After having their noses in front by the end of the second day of the first Test, India went through a horror phase in the opening session on Day 3, when they were dismissed for just 36 — their lowest ever Test total.
That set Australia a mere 90-run target to win, which they did with ease for an eight-wicket victory.
“What can I say that hasn’t been said of India’s meltdown in Adelaide? Watching the wickets tumble was surreal, each dismissal an action replay of the previous one. But we must not forget that as disappointing as it is for us to watch what unfolded, the players and the entire squad must be hurting badly,” Laxman wrote in his column for The Times of India on Wednesday.
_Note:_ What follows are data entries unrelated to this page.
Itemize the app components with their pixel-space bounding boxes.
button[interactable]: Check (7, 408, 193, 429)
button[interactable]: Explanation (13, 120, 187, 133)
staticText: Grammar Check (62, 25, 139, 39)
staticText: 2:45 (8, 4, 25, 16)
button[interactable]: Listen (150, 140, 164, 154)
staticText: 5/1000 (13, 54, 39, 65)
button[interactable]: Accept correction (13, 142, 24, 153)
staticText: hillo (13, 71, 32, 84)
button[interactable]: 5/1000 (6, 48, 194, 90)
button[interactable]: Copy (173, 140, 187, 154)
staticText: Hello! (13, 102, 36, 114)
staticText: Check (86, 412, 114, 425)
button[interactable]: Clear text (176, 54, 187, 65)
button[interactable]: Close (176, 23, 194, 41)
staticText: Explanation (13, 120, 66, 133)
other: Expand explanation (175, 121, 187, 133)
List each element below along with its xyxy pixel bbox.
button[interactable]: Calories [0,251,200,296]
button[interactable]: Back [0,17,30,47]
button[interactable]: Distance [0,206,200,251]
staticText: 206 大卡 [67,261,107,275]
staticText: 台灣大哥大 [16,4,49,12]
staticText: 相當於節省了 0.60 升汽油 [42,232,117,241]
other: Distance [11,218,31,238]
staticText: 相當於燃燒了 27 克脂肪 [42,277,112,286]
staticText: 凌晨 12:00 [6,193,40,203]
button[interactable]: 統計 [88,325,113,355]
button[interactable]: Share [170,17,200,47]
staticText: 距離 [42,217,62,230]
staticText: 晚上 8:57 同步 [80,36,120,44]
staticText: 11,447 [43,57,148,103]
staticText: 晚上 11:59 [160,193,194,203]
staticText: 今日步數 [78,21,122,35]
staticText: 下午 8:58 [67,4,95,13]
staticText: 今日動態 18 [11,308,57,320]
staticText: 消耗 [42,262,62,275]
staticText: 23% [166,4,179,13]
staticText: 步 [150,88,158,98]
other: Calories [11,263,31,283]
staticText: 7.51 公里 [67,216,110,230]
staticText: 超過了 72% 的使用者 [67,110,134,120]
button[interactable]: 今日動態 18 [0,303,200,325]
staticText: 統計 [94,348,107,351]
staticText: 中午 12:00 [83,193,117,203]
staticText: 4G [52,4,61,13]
On their 2018-19 tour Down Under, India had created history with its maiden Test series win on Australian soil. But the current series opened on a disastrous note. However, Laxman wrote it should not be forgotten that India were in the ascendancy for most of the six sessions in the game before the batsmen lost the plot in the second innings.
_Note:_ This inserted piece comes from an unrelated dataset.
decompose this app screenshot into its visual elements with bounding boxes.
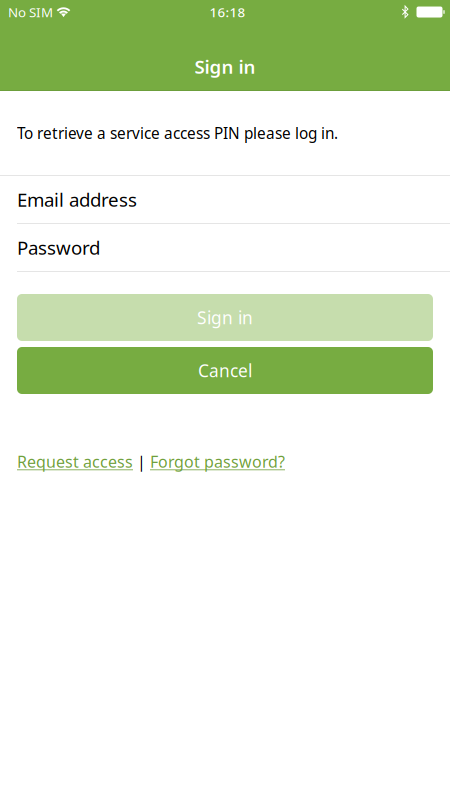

“This freak occurrence should not define these players, who have played and performed enough times in all parts of the world. I am not saying dismiss what happened, but it’s imperative to put it in perspective. India had scrapped for six sessions to get their noses in front, only for a crazy 70-minute passage to undo the good work,” the former Test specialist wrote.
Australia pacer Josh Hazlewood took a five-for, while his fellow fast bowler Pat Cummins took four wickets as the hosts decimated India, taking eight wickets for 27 runs.
Laxman, though, stressed on the fact that there is a lot to play for with three Tests left to play in the four-match series.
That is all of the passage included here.